Como é bom ir contigo nesta reflexão.
~CC~

sete e pico disse...

muitos bonitos (e sólidos) os teus argumentos para nao fazer greve. espero que também tenhas tido um bonito dia de sol

Sílvia disse...

Hoje estou eu de greve.
Contra a má governação doméstica. Contra o machismo e chauvinismo, contra a intolerância e a discriminação. Contra o abuso, a preguiça, de quem se encosta ao trabalho e esforço dos seus pares. Contra o egoísmo e individualismo ditatorial. Contra os interesses pessoais que se sobrepõem e prejudicam a estabilidade relacional. Contra todas as manifestações de intolerância e falta de solidariedade para com quem está ao nosso lado.
O micro espelha-se no macro. Se o micro não for cuidado, o macro não tem sustentabilidade.

Luís Novaes Tito disse...

Sem grandes filosofias, meu caro JPN, venho-te dizer que ontem fiz greve para que ninguém, muito menos aqueles que ajudei a eleger, possam ir à televisão dizer que a fraca adesão à greve se deve ao apoio e à compreensão que o “povo português” dá às medidas (todos os dias alteradas) que se estão a tomar.
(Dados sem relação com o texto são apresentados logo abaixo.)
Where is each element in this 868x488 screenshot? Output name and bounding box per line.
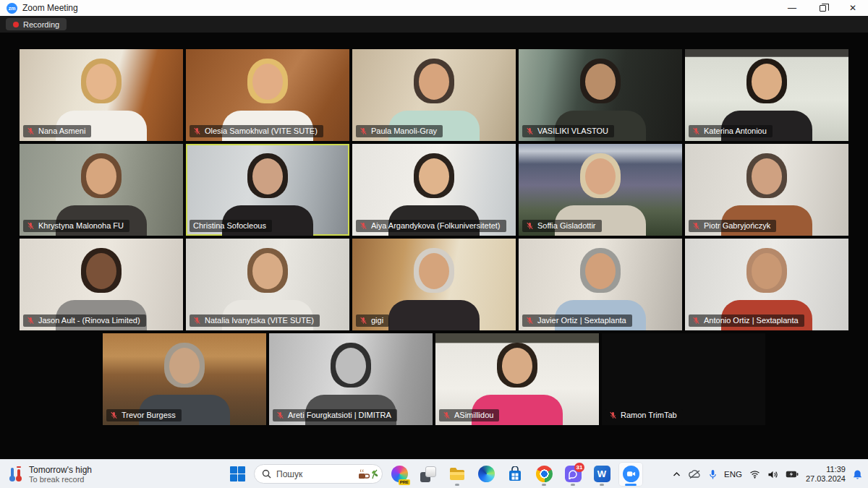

Tal como tu, penso que se o poder fosse outro possivelmente os resultados não seriam muito diferentes daquilo que aí temos. Precisamente por isso elegi e ajudei a eleger este poder. Ver os resultados, isto é, ver que “os resultados foram aquilo que aí temos, tal como os outros fariam”, desgosta-me.

A minha greve saiu-me do bolso. Espero que a despesa seja recompensada, já que o que me sai do bolso todos os meses não tem esse efeito, com a compreensão de que o limite da paciência das não-reformas desta nossa terra foi atingido. Não poderão continuar a contar indefinidamente com a nossa não-greve para continuarem a deixar este País ao Deus dará.